» **Dataset records**:
=== Section Start ===
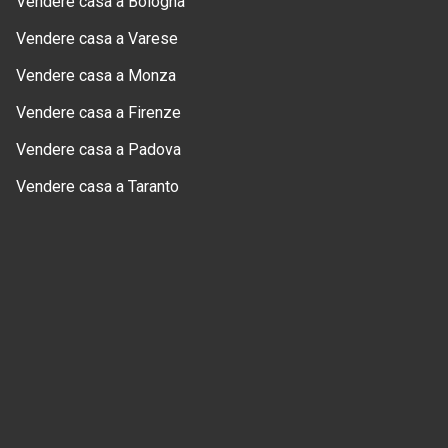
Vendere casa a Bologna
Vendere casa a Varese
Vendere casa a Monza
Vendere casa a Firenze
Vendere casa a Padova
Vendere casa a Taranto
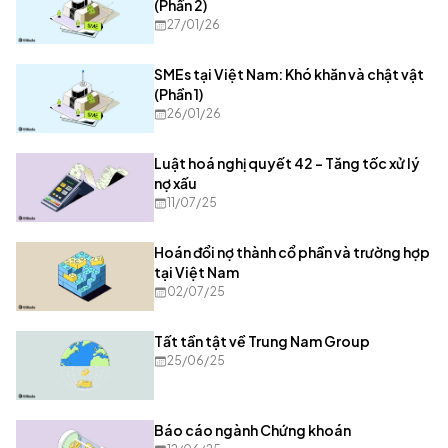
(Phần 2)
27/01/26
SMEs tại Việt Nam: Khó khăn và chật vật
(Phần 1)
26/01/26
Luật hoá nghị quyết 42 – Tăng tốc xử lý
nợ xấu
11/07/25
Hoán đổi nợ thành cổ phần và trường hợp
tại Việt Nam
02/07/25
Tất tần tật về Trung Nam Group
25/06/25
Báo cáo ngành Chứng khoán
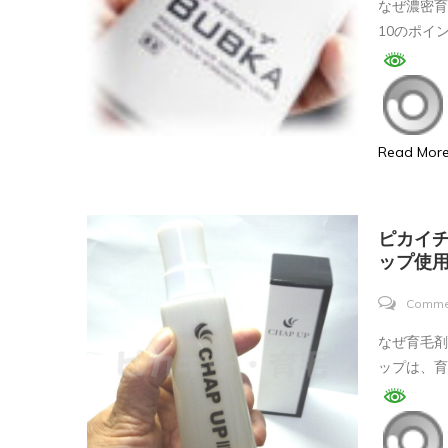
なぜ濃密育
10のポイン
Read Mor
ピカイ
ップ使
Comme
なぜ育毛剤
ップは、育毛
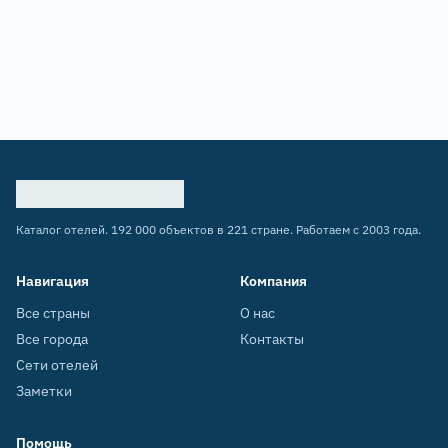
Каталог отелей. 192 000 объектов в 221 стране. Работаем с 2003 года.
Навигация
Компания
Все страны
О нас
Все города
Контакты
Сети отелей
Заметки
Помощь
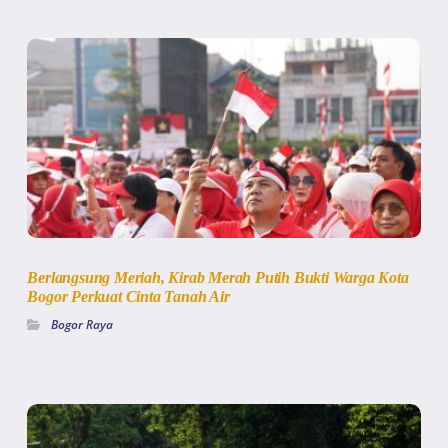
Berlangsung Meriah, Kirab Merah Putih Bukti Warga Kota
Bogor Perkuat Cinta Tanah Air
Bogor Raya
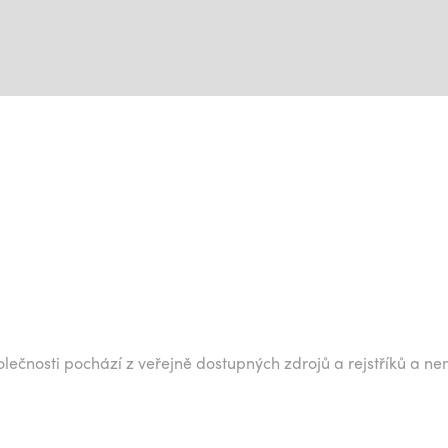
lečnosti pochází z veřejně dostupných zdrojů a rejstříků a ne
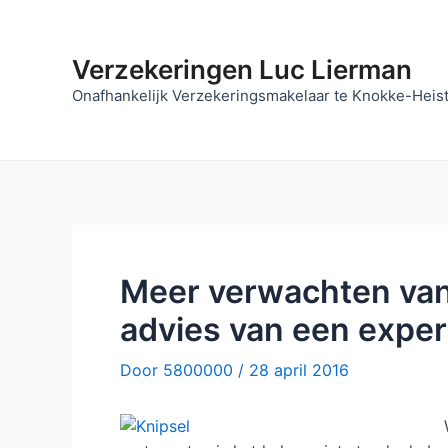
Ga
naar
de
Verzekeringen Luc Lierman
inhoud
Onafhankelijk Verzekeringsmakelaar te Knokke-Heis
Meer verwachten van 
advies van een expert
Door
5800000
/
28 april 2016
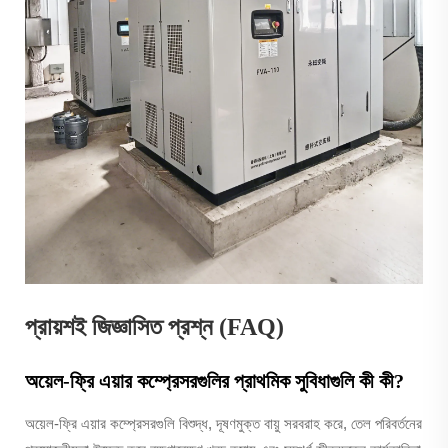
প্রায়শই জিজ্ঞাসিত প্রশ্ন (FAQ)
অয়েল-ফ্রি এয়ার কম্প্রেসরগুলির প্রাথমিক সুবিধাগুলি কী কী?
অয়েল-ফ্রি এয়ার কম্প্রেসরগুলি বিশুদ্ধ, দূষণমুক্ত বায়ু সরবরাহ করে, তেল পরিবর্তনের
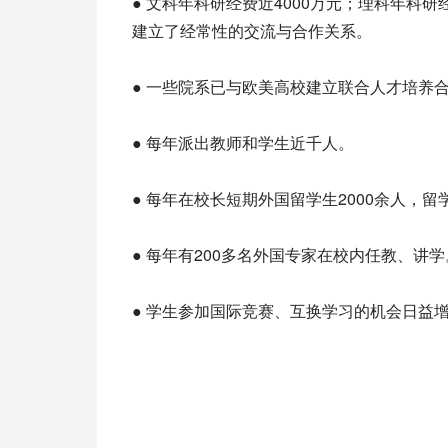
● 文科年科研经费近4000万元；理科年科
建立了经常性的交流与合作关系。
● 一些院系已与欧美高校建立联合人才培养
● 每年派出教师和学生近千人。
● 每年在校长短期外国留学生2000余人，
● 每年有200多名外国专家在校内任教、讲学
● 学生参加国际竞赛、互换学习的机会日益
=== Section End ===
=== Section Start ===
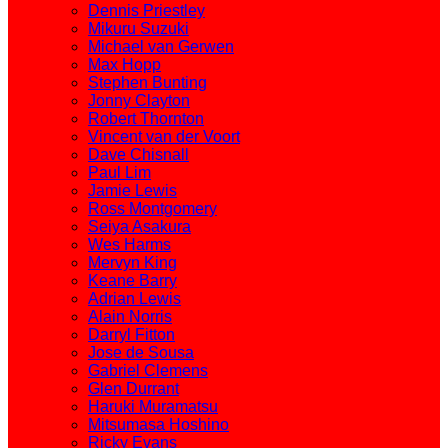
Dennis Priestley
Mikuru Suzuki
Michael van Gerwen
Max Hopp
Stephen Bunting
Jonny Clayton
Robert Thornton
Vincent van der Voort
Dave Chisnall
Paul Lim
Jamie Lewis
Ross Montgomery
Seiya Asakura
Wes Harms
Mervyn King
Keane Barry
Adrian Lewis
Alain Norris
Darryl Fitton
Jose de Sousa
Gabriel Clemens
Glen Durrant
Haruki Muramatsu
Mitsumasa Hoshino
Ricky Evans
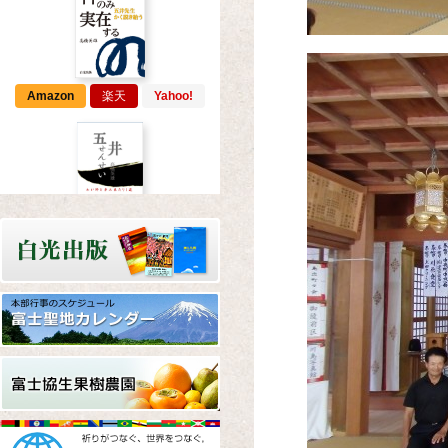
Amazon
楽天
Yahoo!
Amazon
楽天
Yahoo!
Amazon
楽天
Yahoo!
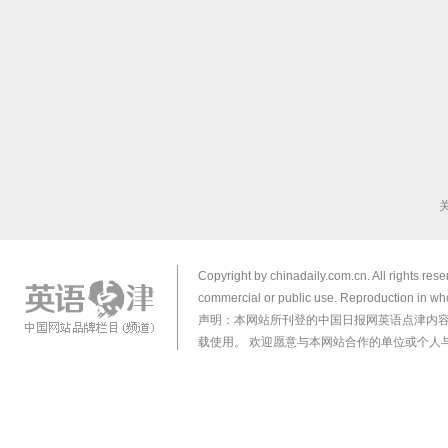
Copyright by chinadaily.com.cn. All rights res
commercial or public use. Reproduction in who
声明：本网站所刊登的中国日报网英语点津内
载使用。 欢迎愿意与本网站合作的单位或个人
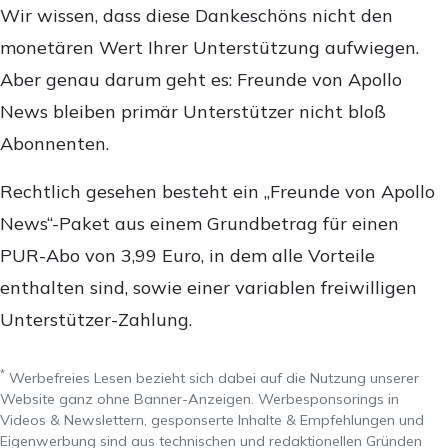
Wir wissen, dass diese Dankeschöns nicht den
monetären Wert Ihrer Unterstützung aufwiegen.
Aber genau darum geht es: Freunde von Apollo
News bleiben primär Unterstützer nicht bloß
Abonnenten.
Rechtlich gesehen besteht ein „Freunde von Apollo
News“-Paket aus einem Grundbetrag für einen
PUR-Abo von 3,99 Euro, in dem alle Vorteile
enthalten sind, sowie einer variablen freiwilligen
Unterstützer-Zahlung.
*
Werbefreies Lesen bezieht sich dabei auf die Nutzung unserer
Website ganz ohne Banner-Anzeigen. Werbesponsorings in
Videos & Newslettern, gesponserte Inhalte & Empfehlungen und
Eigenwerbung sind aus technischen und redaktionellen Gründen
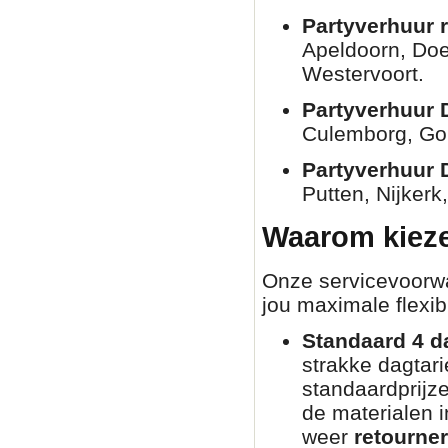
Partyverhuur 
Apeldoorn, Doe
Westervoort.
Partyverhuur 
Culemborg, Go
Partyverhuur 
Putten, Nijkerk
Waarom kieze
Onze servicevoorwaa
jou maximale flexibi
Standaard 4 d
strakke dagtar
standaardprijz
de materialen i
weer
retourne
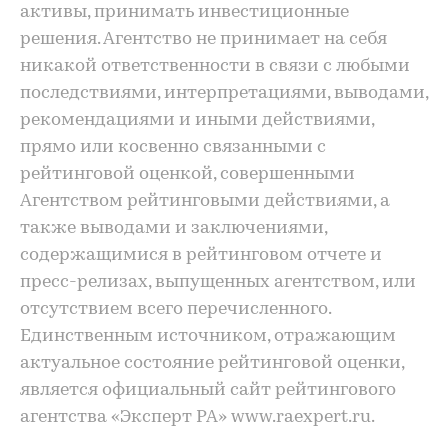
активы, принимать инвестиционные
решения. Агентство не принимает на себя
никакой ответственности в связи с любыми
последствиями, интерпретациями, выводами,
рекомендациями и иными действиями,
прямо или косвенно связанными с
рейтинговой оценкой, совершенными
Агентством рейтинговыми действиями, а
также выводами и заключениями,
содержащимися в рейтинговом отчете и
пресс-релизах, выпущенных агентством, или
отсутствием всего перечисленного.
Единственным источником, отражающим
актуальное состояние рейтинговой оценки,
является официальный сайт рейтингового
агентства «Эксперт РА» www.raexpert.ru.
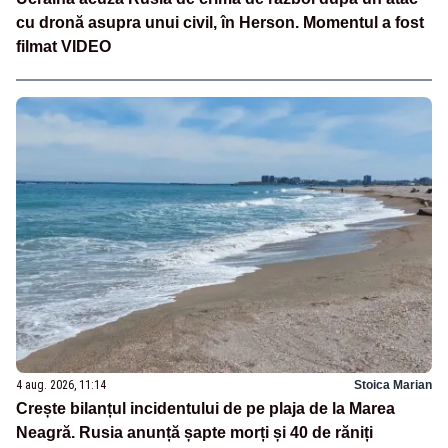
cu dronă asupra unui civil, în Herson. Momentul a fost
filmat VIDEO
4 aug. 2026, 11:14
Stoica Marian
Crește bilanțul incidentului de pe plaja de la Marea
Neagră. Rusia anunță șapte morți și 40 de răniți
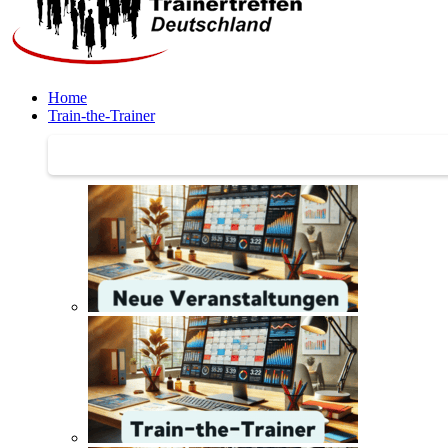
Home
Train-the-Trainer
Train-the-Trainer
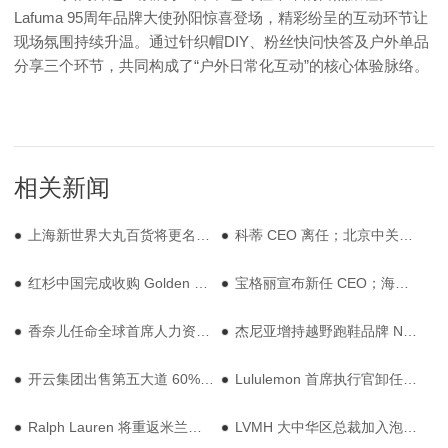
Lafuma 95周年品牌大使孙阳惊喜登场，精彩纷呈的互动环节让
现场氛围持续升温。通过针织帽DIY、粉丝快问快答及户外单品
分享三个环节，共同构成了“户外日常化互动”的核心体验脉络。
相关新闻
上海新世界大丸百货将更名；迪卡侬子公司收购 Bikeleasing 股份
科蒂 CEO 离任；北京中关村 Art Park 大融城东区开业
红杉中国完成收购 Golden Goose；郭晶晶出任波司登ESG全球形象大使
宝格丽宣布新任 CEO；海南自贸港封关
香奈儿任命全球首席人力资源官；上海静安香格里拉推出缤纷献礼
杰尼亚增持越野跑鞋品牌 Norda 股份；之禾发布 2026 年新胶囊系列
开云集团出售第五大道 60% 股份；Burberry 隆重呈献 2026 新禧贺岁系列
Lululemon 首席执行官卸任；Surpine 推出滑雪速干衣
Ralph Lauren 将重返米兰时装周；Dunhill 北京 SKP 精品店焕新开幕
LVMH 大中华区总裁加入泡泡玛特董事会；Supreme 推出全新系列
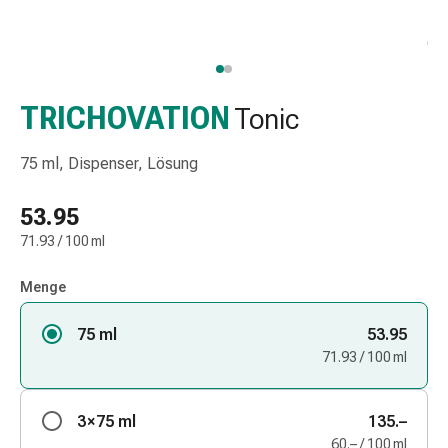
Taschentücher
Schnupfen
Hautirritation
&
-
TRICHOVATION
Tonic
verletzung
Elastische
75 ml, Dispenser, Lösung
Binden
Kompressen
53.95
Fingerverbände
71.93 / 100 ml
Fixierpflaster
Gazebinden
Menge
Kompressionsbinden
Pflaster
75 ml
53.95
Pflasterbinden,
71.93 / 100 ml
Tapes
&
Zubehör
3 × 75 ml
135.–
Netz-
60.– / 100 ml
=== Section End ===
» **Directions for this task**:
Within the entries above, the lines from the one containing "Mervyn King" through the one containing "Wir wissen, dass diese Dankeschöns nicht den" are to be transcribed exactly, ends included, pictures excluded.

» **Exercise answer**:
Mervyn King
Keane Barry
Adrian Lewis
Alain Norris
Darryl Fitton
Jose de Sousa
Gabriel Clemens
Glen Durrant
Haruki Muramatsu
Mitsumasa Hoshino
Ricky Evans
Amazon
楽天
Yahoo!
Amazon
楽天
Yahoo!
Amazon
楽天
Yahoo!
Copyright by chinadaily.com.cn. All rights res
commercial or public use. Reproduction in who
声明：本网站所刊登的中国日报网英语点津内
载使用。 欢迎愿意与本网站合作的单位或个人
Wir wissen, dass diese Dankeschöns nicht den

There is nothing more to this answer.